Как многие яркие воспоминания, это – об их прогулке до Тёрвилл-Хита – окружало себя полутенью забвения. Кажется, придя в дом, они застали мать одну – отец и девочки еще не вернулись из школы. Марджори Мэйхью обычно волновалась при встрече с незнакомыми, но Эдуард совершенно не помнил, как знакомил ее с Флоренс и как Флоренс восприняла грязь и запущенность дома и вонь канализации из кухни, всегда усиливавшуюся летом. Сохранились только клочки воспоминаний, картинки вроде старых открыток. Одна – вид через грязное с сеткой окно на сад, где в дальнем конце на скамейке сидели Флоренс и мать с ножницами и экземпляром «Лайф» и разговаривали, вырезая картинки. Девочки, вернувшись из школы, вероятно, повели Флоренс к соседу смотреть новорожденного осленка – потому что на другой картинке они шли к дому по траве, держась за руки. Третья картинка – Флоренс несет отцу в сад поднос с чаем. Да, в этом не должно быть сомнений – она хороший человек, самый лучший, и тем летом в нее влюбились все Мэйхью. Близняшки поехали с ним в Оксфорд и целый день провели на реке с Флоренс и ее сестрой. Марджори постоянно спрашивала его о Флоренс, хотя не могла запомнить ее имя, а Лайонел Мэйхью, поглощенный земными заботами, посоветовал сыну жениться на «этой девушке», пока она не ускользнула.

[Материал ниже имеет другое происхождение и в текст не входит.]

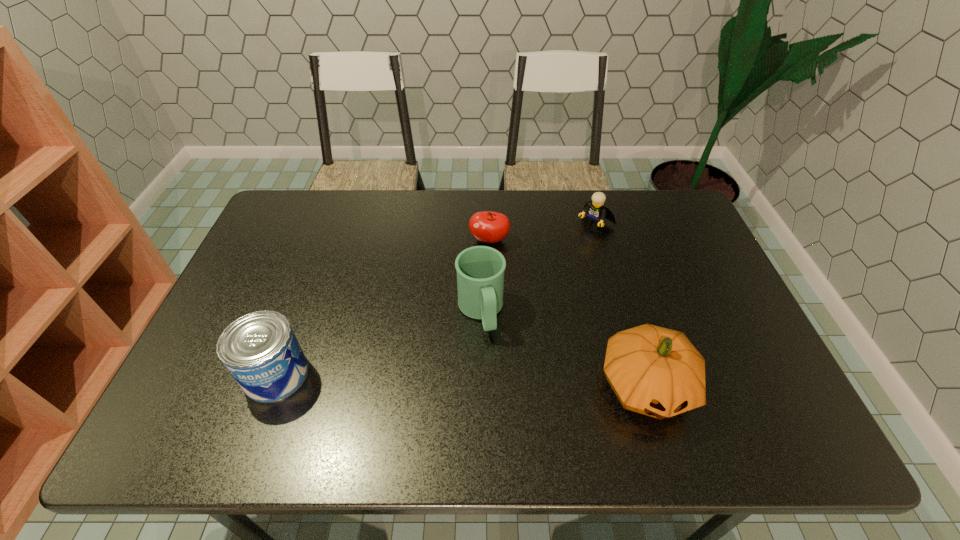 Image resolution: width=960 pixels, height=540 pixels. I want to click on vacant space on the desktop that is between the can and the gourd and is positioned on the stem of the apple, so click(446, 380).

The width and height of the screenshot is (960, 540). What are the coordinates of `vacant space on the desktop that is between the leftmost object and the gourd and is positioned on the front-facing side of the Lego` in the screenshot? It's located at (429, 379).

Find the location of a particular element. free space on the desktop that is between the can and the gourd and is positioned on the side of the third nearest object with the handle is located at coordinates (499, 381). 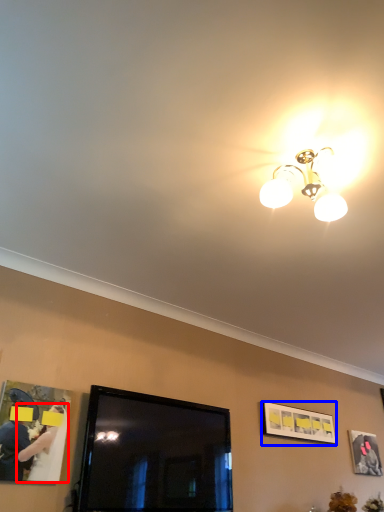 Question: Among these objects, which one is nearest to the camera, woman (highlighted by a red box) or picture frame (highlighted by a blue box)?

Choices:
 (A) woman
 (B) picture frame

Answer: (A) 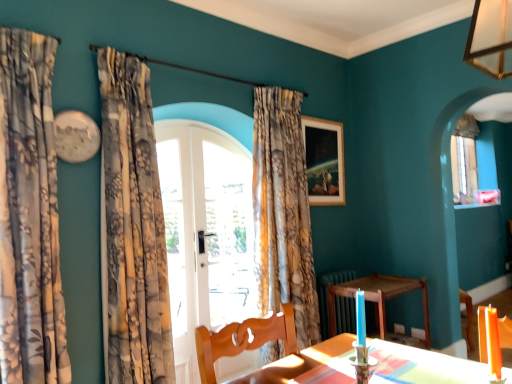 Question: Is clear glass door at center looking in the opposite direction of floral fabric curtain at center, the 1th curtain in the back-to-front sequence?

Choices:
 (A) yes
 (B) no

Answer: (B)

Question: Is clear glass door at center not within floral fabric curtain at center, which ranks as the third curtain in front-to-back order?

Choices:
 (A) no
 (B) yes

Answer: (B)

Question: Considering the relative sizes of clear glass door at center and floral fabric curtain at center, marked as the 1th curtain in a right-to-left arrangement, in the image provided, is clear glass door at center taller than floral fabric curtain at center, marked as the 1th curtain in a right-to-left arrangement,?

Choices:
 (A) no
 (B) yes

Answer: (A)

Question: From the image's perspective, would you say clear glass door at center is shown under floral fabric curtain at center, the 1th curtain in the back-to-front sequence?

Choices:
 (A) yes
 (B) no

Answer: (B)

Question: Does clear glass door at center have a smaller size compared to floral fabric curtain at center, marked as the 1th curtain in a right-to-left arrangement?

Choices:
 (A) no
 (B) yes

Answer: (B)

Question: Is wooden table at lower center in front of or behind floral fabric curtain at center, which ranks as the third curtain in front-to-back order, in the image?

Choices:
 (A) front
 (B) behind

Answer: (B)

Question: From a real-world perspective, is wooden table at lower center positioned above or below floral fabric curtain at center, which ranks as the third curtain in front-to-back order?

Choices:
 (A) above
 (B) below

Answer: (B)

Question: Would you say wooden table at lower center is inside or outside floral fabric curtain at center, which ranks as the third curtain in front-to-back order?

Choices:
 (A) inside
 (B) outside

Answer: (B)

Question: Considering the positions of wooden table at lower center and floral fabric curtain at center, the 1th curtain in the back-to-front sequence, in the image, is wooden table at lower center wider or thinner than floral fabric curtain at center, the 1th curtain in the back-to-front sequence,?

Choices:
 (A) thin
 (B) wide

Answer: (A)

Question: Is orange wax candle at lower right in front of or behind wooden picture frame at upper center in the image?

Choices:
 (A) front
 (B) behind

Answer: (A)

Question: From the image's perspective, is orange wax candle at lower right located above or below wooden picture frame at upper center?

Choices:
 (A) below
 (B) above

Answer: (A)

Question: From a real-world perspective, relative to wooden picture frame at upper center, is orange wax candle at lower right vertically above or below?

Choices:
 (A) above
 (B) below

Answer: (B)

Question: Does point (483, 324) appear closer or farther from the camera than point (314, 198)?

Choices:
 (A) farther
 (B) closer

Answer: (B)

Question: From a real-world perspective, is orange wax candle at lower right above or below wooden table at lower center?

Choices:
 (A) below
 (B) above

Answer: (B)

Question: Considering the relative positions of orange wax candle at lower right and wooden table at lower center in the image provided, is orange wax candle at lower right to the left or to the right of wooden table at lower center?

Choices:
 (A) right
 (B) left

Answer: (B) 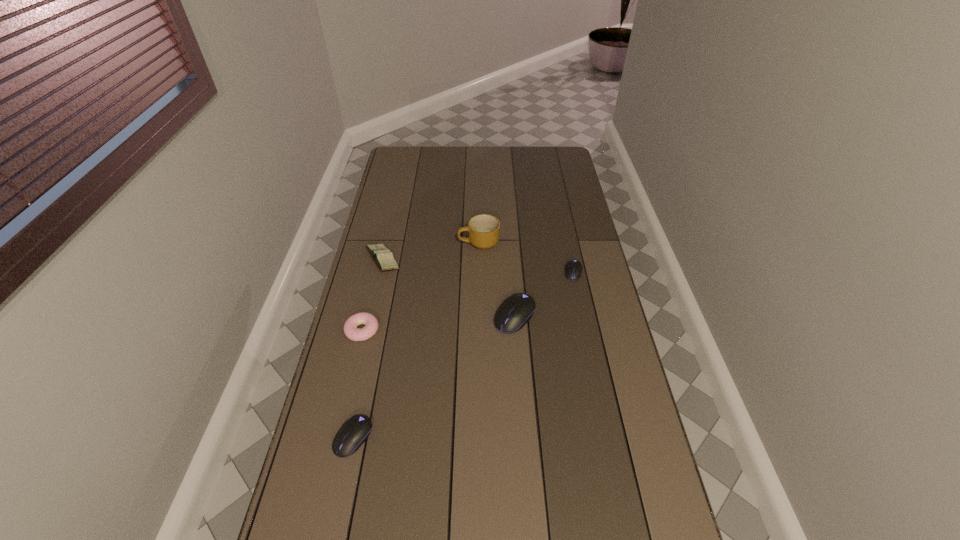 Where is `vacant position located 0.120m on the front of the second nearest computer mouse`? This screenshot has width=960, height=540. vacant position located 0.120m on the front of the second nearest computer mouse is located at coordinates (518, 366).

You are a GUI agent. You are given a task and a screenshot of the screen. Output one action in this format:
    pyautogui.click(x=<x>, y=<y>)
    Task: Click on the vacant space situated on the front of the shortest computer mouse
    The image size is (960, 540).
    Given the screenshot: What is the action you would take?
    pyautogui.click(x=581, y=306)

Locate an element on the screen. The height and width of the screenshot is (540, 960). vacant space located 0.210m on the back of the diary is located at coordinates (394, 214).

You are a GUI agent. You are given a task and a screenshot of the screen. Output one action in this format:
    pyautogui.click(x=<x>, y=<y>)
    Task: Click on the free space located on the front of the doughnut
    The width and height of the screenshot is (960, 540).
    Given the screenshot: What is the action you would take?
    pyautogui.click(x=332, y=457)

You are a GUI agent. You are given a task and a screenshot of the screen. Output one action in this format:
    pyautogui.click(x=<x>, y=<y>)
    Task: Click on the free region located on the side with the handle of the mug
    The image size is (960, 540).
    Given the screenshot: What is the action you would take?
    pyautogui.click(x=384, y=242)

Where is `free space located 0.090m on the side with the handle of the mug`? free space located 0.090m on the side with the handle of the mug is located at coordinates (436, 242).

What are the coordinates of `vacant region located 0.290m on the side with the handle of the mug` in the screenshot? It's located at (387, 242).

Find the location of a particular element. The image size is (960, 540). computer mouse that is at the left edge is located at coordinates (354, 432).

The height and width of the screenshot is (540, 960). I want to click on diary situated at the left edge, so click(x=383, y=257).

Where is `doughnut that is positioned at the left edge`? The image size is (960, 540). doughnut that is positioned at the left edge is located at coordinates (351, 331).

Он вызывал эти прошлогодние воспоминания, домашние открытки, прогулку под липами, оксфордское лето не из сентиментального желания разбередить свою печаль, а чтобы прогнать ее, почувствовать, что он любит, сдержать наступление стихии, которое он вначале не хотел признавать, – омрачение, темное желание свести счеты, работу яда, который уже растекался по его существу. Гнев. Демона, которого он держал в узде, когда думал, что его терпение вот-вот лопнет. Как соблазнительно отдаться ему теперь, когда он один и можно дать ему волю. Самолюбие требовало этого после такого унижения. И что вреда от мысли? Лучше разделаться с этим сейчас, пока он стоит полуголый среди руин первой брачной ночи. Сдаться ему помогла ясность, которая приходит с внезапным прекращением желания. Плоть больше не смягчала, не туманила мысли, и он мог зафиксировать оскорбление с судебной объективностью. И какое оскорбление, сколько презрения было в ее негодующем крике, возне с подушкой, какой палаческий выверт – без единого слова выбежать из комнаты, оставить его наедине с омерзительным стыдом, взвалить на него всю вину за неудачу. Она изо всех сил постаралась сделать ситуацию еще более тяжелой, непоправимой. Она его презирает, она хотела его наказать, оставила одного угрызаться своей несостоятельностью, как будто сама была ни при чем. А ведь сама это устроила, своей рукой, своими пальцами. Вспомнив это прикосновение, этот сладостный миг, он снова возбудился и отвлекся от жестоких мыслей, почувствовал искушение простить ее. Но не поддался искушению. Он нашел свою тему и продолжал себя накручивать. Наклевывалась тема еще более важная, вот она, он поймал ее, наконец, и внедрился в нее, как шахтер из штольни в мрачный забой, чтобы дать выход копившейся ярости.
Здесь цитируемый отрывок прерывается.